I not-too-cynically say after murder-suicides, why not just cut out the middleman and go straight to suicide.
If we reduce or slow the suicide availability, is there a chance that homicide rates go up as people decide to take others with them?
I ask this seriously. Just a few weeks ago a non-blood relation killed his spouse, as she tried to flee, before taking his own life.
Nope. I’m not defending them, and I’m not falling for a straw man.
I don’t necessarily disagree with you, but I think that is partially because of how physician assisted suicides are “marketed”. Instead of a “Let’s welcome everybody considering suicide, and give them a painfree option”, it is “Oh, old guy has cancer and hurts too much”. Obviously there needs to be a pipeline to the mental health community at some step in the process, but at least having the door open is a first step. I bet you catch more of the curable cases than Suicide Hotlines.
First off, I would suggest looking at resources with better scientific credibility than the People! magazine of the medical-scientific community.
Second, the first link is an editorial, not even a meta-analysis. At least the second article has some citations.
A quick search on both authors yields skepticism on my part:
Dale Archer, MD is associated with Bill O’Reilly. Not a good sign of impartiality.
R. Douglas Field’s article was cited by Liberty Press hours after it was published. Could be that they are just avid readers of Psychology Today, or that the article was written to spec.
Perhaps we can use data about the areas where they’ve happened to compile the priors. White supremacist group presence, racial makeup of the area, economic factors, reported gun ownership, etc…
I really wish that I’d paid more attention in statistics. I do find the field fascinating though.
edit: Thanks for the reply, Forceblink!
I didn’t say you did defend them, I’m saying it makes no sense to say people have to be knowledgeable of or tolerant of a hobby people have. It’s as much a logical fallacy as the strawman fallacy that you inaccurately applied to my post.

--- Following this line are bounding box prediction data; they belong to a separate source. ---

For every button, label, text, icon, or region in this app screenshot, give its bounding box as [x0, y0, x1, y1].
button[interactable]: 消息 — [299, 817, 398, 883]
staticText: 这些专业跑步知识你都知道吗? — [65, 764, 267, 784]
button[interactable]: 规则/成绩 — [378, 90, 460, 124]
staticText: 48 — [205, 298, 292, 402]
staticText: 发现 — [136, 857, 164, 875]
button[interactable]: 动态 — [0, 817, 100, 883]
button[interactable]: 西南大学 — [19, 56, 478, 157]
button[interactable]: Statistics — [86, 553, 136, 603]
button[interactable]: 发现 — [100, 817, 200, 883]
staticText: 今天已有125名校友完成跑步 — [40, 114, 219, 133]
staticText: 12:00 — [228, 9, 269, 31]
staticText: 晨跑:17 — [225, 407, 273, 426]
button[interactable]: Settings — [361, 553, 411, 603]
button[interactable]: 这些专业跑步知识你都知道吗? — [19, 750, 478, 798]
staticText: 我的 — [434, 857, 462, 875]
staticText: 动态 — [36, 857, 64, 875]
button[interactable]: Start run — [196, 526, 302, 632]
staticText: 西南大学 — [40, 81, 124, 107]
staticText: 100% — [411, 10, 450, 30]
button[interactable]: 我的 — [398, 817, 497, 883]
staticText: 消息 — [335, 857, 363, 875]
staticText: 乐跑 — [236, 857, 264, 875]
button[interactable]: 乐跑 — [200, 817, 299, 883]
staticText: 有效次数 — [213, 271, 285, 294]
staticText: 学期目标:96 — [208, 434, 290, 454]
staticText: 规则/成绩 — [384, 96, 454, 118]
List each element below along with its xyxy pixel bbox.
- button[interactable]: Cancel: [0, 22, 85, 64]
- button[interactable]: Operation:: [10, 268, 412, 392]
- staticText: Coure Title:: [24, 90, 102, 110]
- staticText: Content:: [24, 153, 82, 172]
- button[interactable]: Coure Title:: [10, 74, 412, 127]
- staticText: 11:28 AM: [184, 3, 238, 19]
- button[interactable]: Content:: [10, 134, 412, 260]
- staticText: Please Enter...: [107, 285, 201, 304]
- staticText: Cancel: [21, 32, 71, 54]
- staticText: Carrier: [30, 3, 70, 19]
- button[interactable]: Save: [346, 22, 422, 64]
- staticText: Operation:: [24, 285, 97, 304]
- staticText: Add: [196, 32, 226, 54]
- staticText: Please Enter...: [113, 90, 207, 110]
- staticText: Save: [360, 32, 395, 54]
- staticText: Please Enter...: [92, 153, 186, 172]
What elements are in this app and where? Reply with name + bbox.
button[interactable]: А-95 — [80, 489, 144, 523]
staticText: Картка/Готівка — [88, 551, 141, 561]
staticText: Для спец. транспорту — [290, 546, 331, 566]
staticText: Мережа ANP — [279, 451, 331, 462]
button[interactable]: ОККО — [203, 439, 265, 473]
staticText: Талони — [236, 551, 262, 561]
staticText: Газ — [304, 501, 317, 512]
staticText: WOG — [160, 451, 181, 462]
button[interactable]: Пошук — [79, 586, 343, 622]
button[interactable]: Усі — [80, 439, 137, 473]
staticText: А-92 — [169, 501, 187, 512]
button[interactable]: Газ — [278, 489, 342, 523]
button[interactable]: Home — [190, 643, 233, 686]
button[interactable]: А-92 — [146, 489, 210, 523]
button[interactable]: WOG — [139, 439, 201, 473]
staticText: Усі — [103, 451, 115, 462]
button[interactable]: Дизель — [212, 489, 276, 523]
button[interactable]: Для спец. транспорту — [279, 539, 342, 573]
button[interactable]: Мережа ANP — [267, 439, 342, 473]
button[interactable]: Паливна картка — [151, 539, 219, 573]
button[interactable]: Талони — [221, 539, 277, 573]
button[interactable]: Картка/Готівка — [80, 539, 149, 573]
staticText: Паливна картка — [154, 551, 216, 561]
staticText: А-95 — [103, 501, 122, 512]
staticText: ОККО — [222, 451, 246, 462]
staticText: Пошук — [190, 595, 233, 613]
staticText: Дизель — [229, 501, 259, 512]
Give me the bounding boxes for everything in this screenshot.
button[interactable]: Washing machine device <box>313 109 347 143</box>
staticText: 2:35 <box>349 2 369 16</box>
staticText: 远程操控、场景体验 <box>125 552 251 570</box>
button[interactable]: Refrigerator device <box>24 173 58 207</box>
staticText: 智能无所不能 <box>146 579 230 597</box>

Right? Everyone has an agenda. EPA, CDC, NSA, FBI, etc. It’s how that agenda turns into expression which turns into influence and eventually policy and law. I didn’t really get what @Mister44 was saying. Every government agency has an agenda! And at any given time, that agency is composed of employees who span the spectrum. They didn’t all suddenly become Trumpers the moment he was elected. Nor were they all Obamites for the previous 8 years.
More specifically:
"In United States politics, the Dickey Amendment is a provision first inserted as a rider into the 1996 federal government omnibus spending bill which mandated that “none of the funds made available for injury prevention and control at the Centers for Disease Control and Prevention (CDC) may be used to advocate or promote gun control.” [souce: wikifuku]
So, are their hands tied? Yes and no. They can research all they want. But who wants to do research that ultimately has no teeth?
“You may research Influenza all you want, but you may not use your results to advocate for disease control.”
WTF?
The solution here, while it may seem rational, is not. It is political. Right now, the ammosexuals have control. It’s deteriorating. To have a real change, the sane, non-ammosexuals will need to regain power and change the way this issue is treated.